**Work to be completed**
Report the number of lines in the data below where the string "新建文件夹" shows up, and only that number.

☆ ☆ ☆

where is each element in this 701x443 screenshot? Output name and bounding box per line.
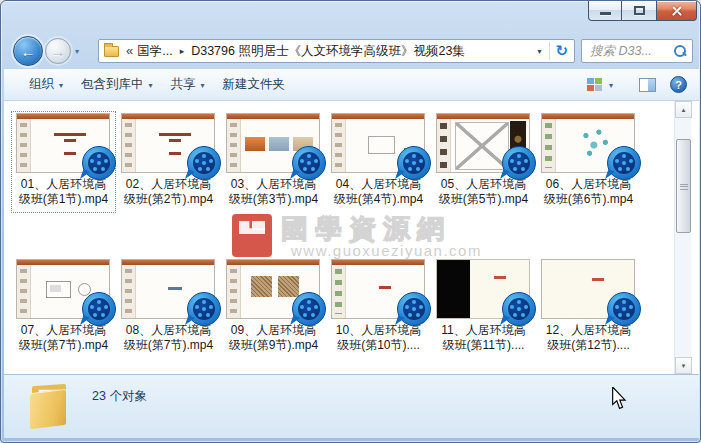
- file-tile[interactable]: 01、人居环境高 级班(第1节).mp4: [13, 113, 114, 211]
- file-tile[interactable]: 11、人居环境高 级班(第11节)....: [433, 259, 534, 357]
- file-name: 07、人居环境高 级班(第7节).mp4: [9, 323, 118, 353]
- video-thumbnail: [436, 259, 530, 319]
- seal-stamp-icon: [232, 214, 272, 257]
- share-label: 共享: [171, 76, 196, 93]
- item-count: 23 个对象: [92, 388, 147, 405]
- file-tile[interactable]: 09、人居环境高 级班(第9节).mp4: [223, 259, 324, 357]
- file-tile[interactable]: 05、人居环境高 级班(第5节).mp4: [433, 113, 534, 211]
- video-thumbnail: [226, 113, 320, 173]
- breadcrumb-separator-icon[interactable]: ▸: [173, 46, 192, 56]
- chevron-down-icon: ▾: [201, 79, 205, 90]
- address-dropdown-icon[interactable]: ▾: [529, 47, 549, 56]
- include-in-library-button[interactable]: 包含到库中 ▾: [72, 72, 162, 97]
- film-reel-icon: [187, 292, 221, 326]
- back-button[interactable]: ←: [13, 36, 43, 66]
- window-controls: [588, 1, 697, 21]
- search-icon[interactable]: [673, 44, 687, 58]
- file-name: 05、人居环境高 级班(第5节).mp4: [429, 177, 538, 207]
- film-reel-icon: [187, 146, 221, 180]
- file-name: 09、人居环境高 级班(第9节).mp4: [219, 323, 328, 353]
- forward-arrow-icon: →: [51, 44, 66, 59]
- vertical-scrollbar[interactable]: ▲ ▼: [674, 101, 691, 374]
- file-name: 11、人居环境高 级班(第11节)....: [429, 323, 538, 353]
- views-icon: [587, 78, 603, 92]
- scrollbar-thumb[interactable]: [676, 139, 691, 233]
- video-thumbnail: [436, 113, 530, 173]
- video-thumbnail: [541, 113, 635, 173]
- recent-pages-caret-icon[interactable]: ▾: [75, 47, 79, 56]
- breadcrumb-overflow-icon[interactable]: «: [124, 43, 137, 60]
- file-name: 12、人居环境高 级班(第12节)....: [534, 323, 643, 353]
- file-list: 國學資源網 www.guoxueziyuan.com ▲ ▼ 01、人居环境高 …: [4, 101, 699, 374]
- organize-button[interactable]: 组织 ▾: [20, 72, 72, 97]
- breadcrumb-current[interactable]: D33796 照明居士《人文环境学高级班》视频23集: [191, 43, 465, 60]
- forward-button[interactable]: →: [45, 38, 71, 64]
- chevron-down-icon: ▾: [59, 79, 63, 90]
- file-tile[interactable]: 12、人居环境高 级班(第12节)....: [538, 259, 639, 357]
- video-thumbnail: [226, 259, 320, 319]
- video-thumbnail: [331, 259, 425, 319]
- file-tile[interactable]: 06、人居环境高 级班(第6节).mp4: [538, 113, 639, 211]
- file-tile[interactable]: 02、人居环境高 级班(第2节).mp4: [118, 113, 219, 211]
- maximize-button[interactable]: [622, 1, 656, 21]
- chevron-down-icon: ▾: [149, 79, 153, 90]
- maximize-icon: [634, 6, 645, 15]
- file-tile[interactable]: 07、人居环境高 级班(第7节).mp4: [13, 259, 114, 357]
- scroll-down-icon: ▼: [681, 363, 687, 369]
- refresh-icon[interactable]: ↻: [550, 43, 574, 60]
- scroll-up-button[interactable]: ▲: [675, 101, 692, 118]
- breadcrumb-parent[interactable]: 国学...: [137, 43, 172, 60]
- film-reel-icon: [502, 292, 536, 326]
- file-name: 04、人居环境高 级班(第4节).mp4: [324, 177, 433, 207]
- folder-icon: [30, 383, 70, 428]
- film-reel-icon: [607, 146, 641, 180]
- file-name: 03、人居环境高 级班(第3节).mp4: [219, 177, 328, 207]
- film-reel-icon: [292, 146, 326, 180]
- file-tile[interactable]: 10、人居环境高 级班(第10节)....: [328, 259, 429, 357]
- film-reel-icon: [292, 292, 326, 326]
- back-arrow-icon: ←: [21, 44, 36, 59]
- details-pane: 23 个对象: [4, 374, 699, 438]
- file-name: 06、人居环境高 级班(第6节).mp4: [534, 177, 643, 207]
- file-name: 01、人居环境高 级班(第1节).mp4: [9, 177, 118, 207]
- share-button[interactable]: 共享 ▾: [162, 72, 214, 97]
- explorer-window: ← → ▾ « 国学... ▸ D33796 照明居士《人文环境学高级班》视频2…: [0, 0, 701, 443]
- video-thumbnail: [541, 259, 635, 319]
- scroll-up-icon: ▲: [681, 107, 687, 113]
- close-button[interactable]: [656, 1, 697, 21]
- video-thumbnail: [16, 259, 110, 319]
- command-bar: 组织 ▾ 包含到库中 ▾ 共享 ▾ 新建文件夹 ▾ ?: [4, 69, 699, 101]
- film-reel-icon: [607, 292, 641, 326]
- file-tile[interactable]: 08、人居环境高 级班(第7节).mp4: [118, 259, 219, 357]
- file-name: 10、人居环境高 级班(第10节)....: [324, 323, 433, 353]
- scroll-down-button[interactable]: ▼: [675, 357, 692, 374]
- chevron-down-icon: ▾: [609, 79, 613, 90]
- file-name: 08、人居环境高 级班(第7节).mp4: [114, 323, 223, 353]
- film-reel-icon: [82, 292, 116, 326]
- film-reel-icon: [502, 146, 536, 180]
- video-thumbnail: [121, 259, 215, 319]
- new-folder-button[interactable]: 新建文件夹: [214, 72, 295, 97]
- folder-icon: [104, 46, 119, 57]
- minimize-icon: [600, 12, 611, 15]
- file-name: 02、人居环境高 级班(第2节).mp4: [114, 177, 223, 207]
- organize-label: 组织: [29, 76, 54, 93]
- change-view-button[interactable]: ▾: [583, 75, 617, 95]
- address-bar[interactable]: « 国学... ▸ D33796 照明居士《人文环境学高级班》视频23集 ▾ ↻: [98, 39, 575, 63]
- search-box[interactable]: 搜索 D33...: [581, 39, 693, 63]
- film-reel-icon: [397, 146, 431, 180]
- video-thumbnail: [121, 113, 215, 173]
- video-thumbnail: [16, 113, 110, 173]
- film-reel-icon: [82, 146, 116, 180]
- film-reel-icon: [397, 292, 431, 326]
- file-tile[interactable]: 03、人居环境高 级班(第3节).mp4: [223, 113, 324, 211]
- watermark-site-url: www.guoxueziyuan.com: [291, 242, 482, 259]
- include-in-library-label: 包含到库中: [81, 76, 144, 93]
- help-icon[interactable]: ?: [670, 76, 687, 93]
- search-placeholder: 搜索 D33...: [582, 43, 652, 60]
- file-tile[interactable]: 04、人居环境高 级班(第4节).mp4: [328, 113, 429, 211]
- preview-pane-icon[interactable]: [639, 78, 656, 92]
- new-folder-label: 新建文件夹: [223, 76, 286, 93]
- video-thumbnail: [331, 113, 425, 173]
- minimize-button[interactable]: [588, 1, 622, 21]
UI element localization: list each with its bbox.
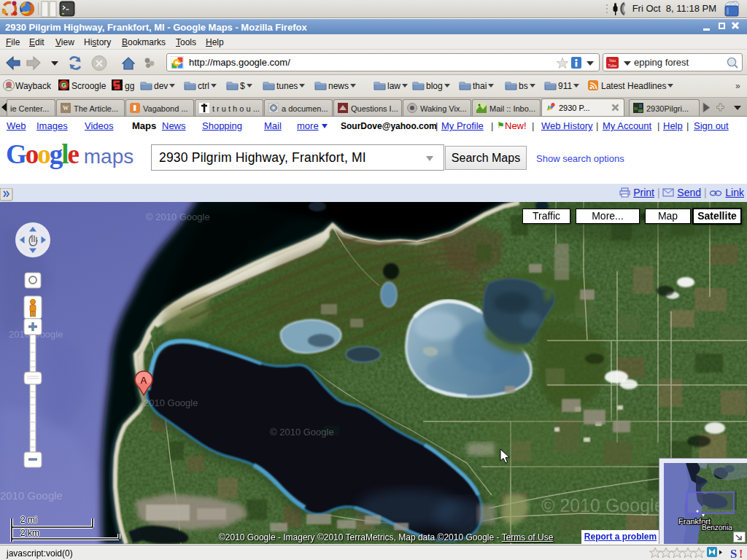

☆ ☆ ☆

**Solution for this task**
3